But the ‘petrol crisis’ of the last week of September and early days of October disappeared almost as suddenly as it had appeared.
For days, media stories were full of crisis and catastrophe, with headlines like ‘UK petrol stations close due to lorry driver shortages’
So was Britain actually ‘running on empty’, or was the problem simply the result of panic-buying? Or, more worryingly, was it all a politically motivated scare story?
Certainly, many people on social media accused the BBC of panic-mongering and of triggering a rush by drivers to petrol stations and thus worsening the problem.
As with all controversial stories, it is vital to report the facts, and BBC News’s dedicated Reality Check service – which it uses to ‘clear up fake news and false stories to find the truth’ – did. But it covered the HGV driver shortage story, not the petrol story.
First, then, the official statistics.
Figures from the Department for Business, Energy & Industrial Strategy (BEIS), based on a count of petrol and diesel delivered to a sample of fuel stations around Britain, show there was no significant reduction in supplies in the weeks leading up to the ‘crisis’.
All this, we were constantly told, was due to a Brexit-induced shortage of lorry drivers. Eagerly stoking the fears was Rod McKenzie, a former presenter of Radio 1’s Newsbeat and now director of policy at the Road Haulage Association
In the week ending August 29, an average of 113,723 litres of fuel was delivered to each of the petrol stations surveyed.

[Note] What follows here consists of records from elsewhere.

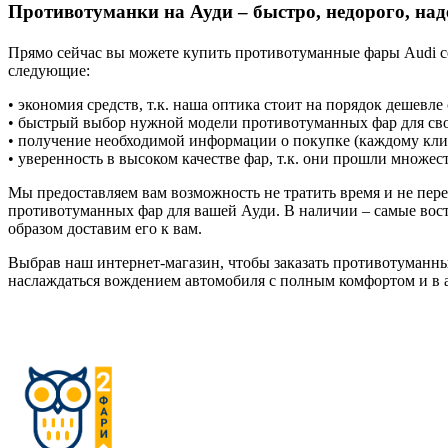
Противотуманки на Ауди – быстро, недорого, на
Прямо сейчас вы можете купить противотуманные фары Audi с
следующие:
• экономия средств, т.к. наша оптика стоит на порядок дешевле
• быстрый выбор нужной модели противотуманных фар для сво
• получение необходимой информации о покупке (каждому кли
• уверенность в высоком качестве фар, т.к. они прошли множес
Мы предоставляем вам возможность не тратить время и не пере
противотуманных фар для вашей Ауди. В наличии – самые вос
образом доставим его к вам.
Выбрав наш интернет-магазин, чтобы заказать противотуманны
наслаждаться вождением автомобиля с полным комфортом и в 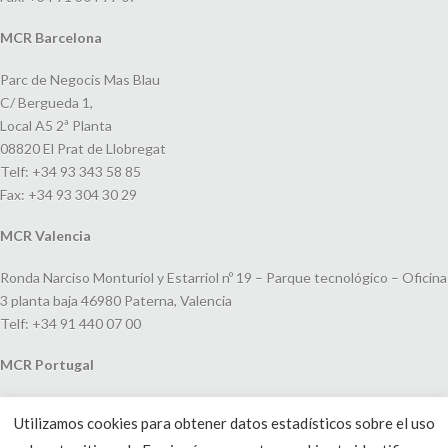
MCR Barcelona
Parc de Negocis Mas Blau
C/ Bergueda 1,
Local A5 2ª Planta
08820 El Prat de Llobregat
Telf: +34 93 343 58 85
Fax: +34 93 304 30 29
MCR Valencia
Ronda Narciso Monturiol y Estarriol nº 19 – Parque tecnológico – Oficina
3 planta baja 46980 Paterna, Valencia
Telf: +34 91 440 07 00
MCR Portugal
Espaço Amoreiras – Centro Empresarial e Comercial LEAP, Rua Dom
Utilizamos cookies para obtener datos estadísticos sobre el uso
João V, 24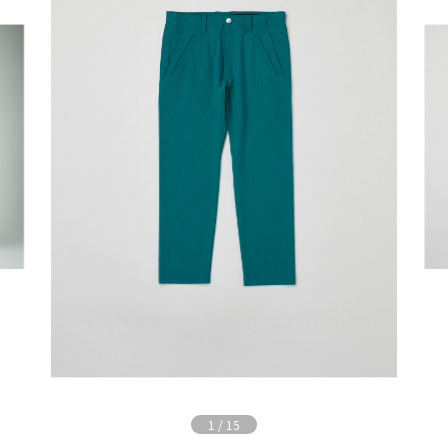
1
/
15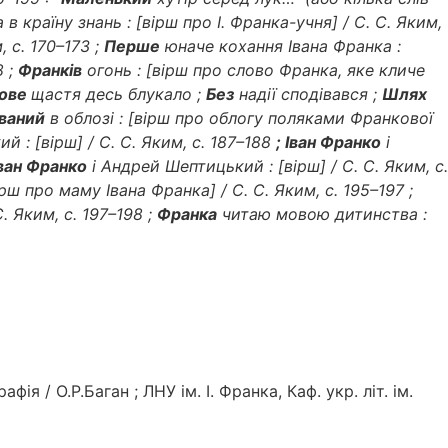
в країну знань : [вірш про І. Франка-учня] / С. С. Яким,
, с. 170–173 ;
Перше
юначе кохання Івана Франка :
8 ;
Франків
огонь : [вірш про слово Франка, яке кличе
ове
щастя десь блукало ;
Без
надії сподівався ;
Шлях
ваний
в облозі : [вірш про облогу поляками Франкової
 : [вірш] / С. С. Яким, с. 187–188
; Іван Франко
і
ван Франко
і Андрей Шептицький : [вірш] / С. С. Яким, с.
ш про маму Івана Франка] / С. С. Яким, с. 195–197 ;
. Яким, с. 197–198 ;
Франка
читаю мовою дитинства :
 / О.Р.Баган ; ЛНУ ім. І. Франка, Каф. укр. літ. ім.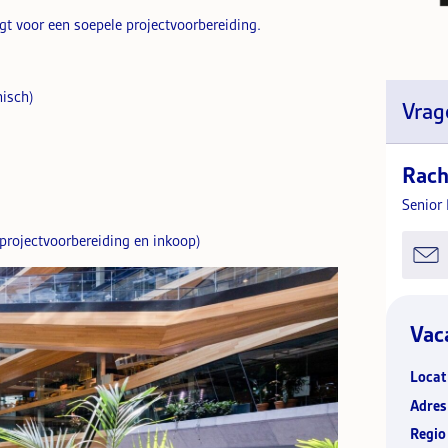
gt voor een soepele projectvoorbereiding.
nisch)
Vrag
Rach
Senior
projectvoorbereiding en inkoop)
Vac
Locat
Adres
Regio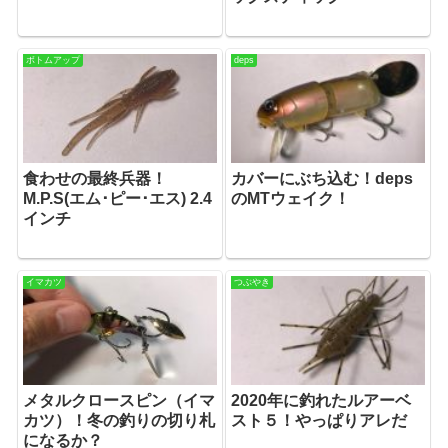
ボトムアップ
deps
食わせの最終兵器！
カバーにぶち込む！deps
M.P.S(エム･ピー･エス) 2.4
のMTウェイク！
インチ
イマカツ
つぶやき
メタルクロースピン（イマ
2020年に釣れたルアーベ
カツ）！冬の釣りの切り札
スト５！やっぱりアレだ
になるか？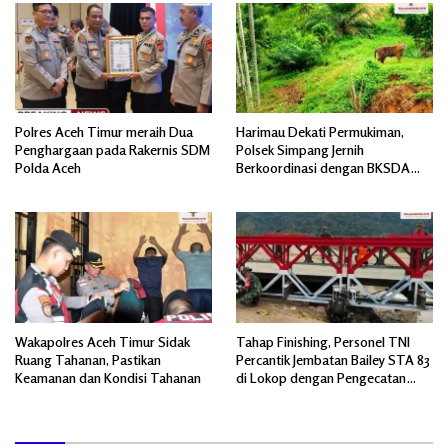
Polres Aceh Timur meraih Dua
Harimau Dekati Permukiman,
Penghargaan pada Rakernis SDM
Polsek Simpang Jernih
Polda Aceh
Berkoordinasi dengan BKSDA
dan Imbau Warga Tingkatkan
Kewaspadaan
Wakapolres Aceh Timur Sidak
Tahap Finishing, Personel TNI
Ruang Tahanan, Pastikan
Percantik Jembatan Bailey STA 83
Keamanan dan Kondisi Tahanan
di Lokop dengan Pengecatan
Akhir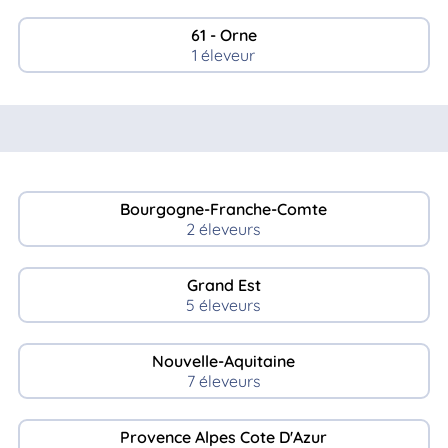
61 - Orne
1 éleveur
Bourgogne-Franche-Comte
2 éleveurs
Grand Est
5 éleveurs
Nouvelle-Aquitaine
7 éleveurs
Provence Alpes Cote D'Azur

The next week, September 5, it was 113,846, followed by 111,033 in the week ending September 12.
In other words, supply was more or less keeping up with demand, although there was a small deficit in the week ending September 19, when 112,995 litres were delivered and 116,975 litres were bought.
One key reason for this blip, as the Petrol Retailers Association pointed out, was that this was when garages were switching the type of unleaded petrol they usually sold.
They were moving away from the old E5 grade to a new ‘greener’ E10 standard, made from renewable sources, causing a slowdown in supplies as garages dealt with the switch-over.
Yet there had been a similar imbalance between supply and demand before.
For instance, in the week ending March 1, 2020 – 123,270 litres of fuel were delivered to garages in the BEIS count and 128,862 litres were sold. There was no shortage or panic.
Crucially, for the period we are focusing on, official Department for Business figures show a huge jump in fuel sales in one day – Friday, September 24 – when 35,937 litres were bought by motorists from the forecourts included in the Government’s statistical count, nearly double the 19,056 litres sold the previous Friday.
So what could have provoked the surge in demand that day?
But the ‘petrol crisis’ of the last week of September and early days of October disappeared almost as suddenly as it had appeared
BP had announced problems delivering fuel to a ‘handful’ of its 1,200 petrol stations, and Esso said it was struggling to supply a ‘small number’ of the 200 Tesco forecourts it operates.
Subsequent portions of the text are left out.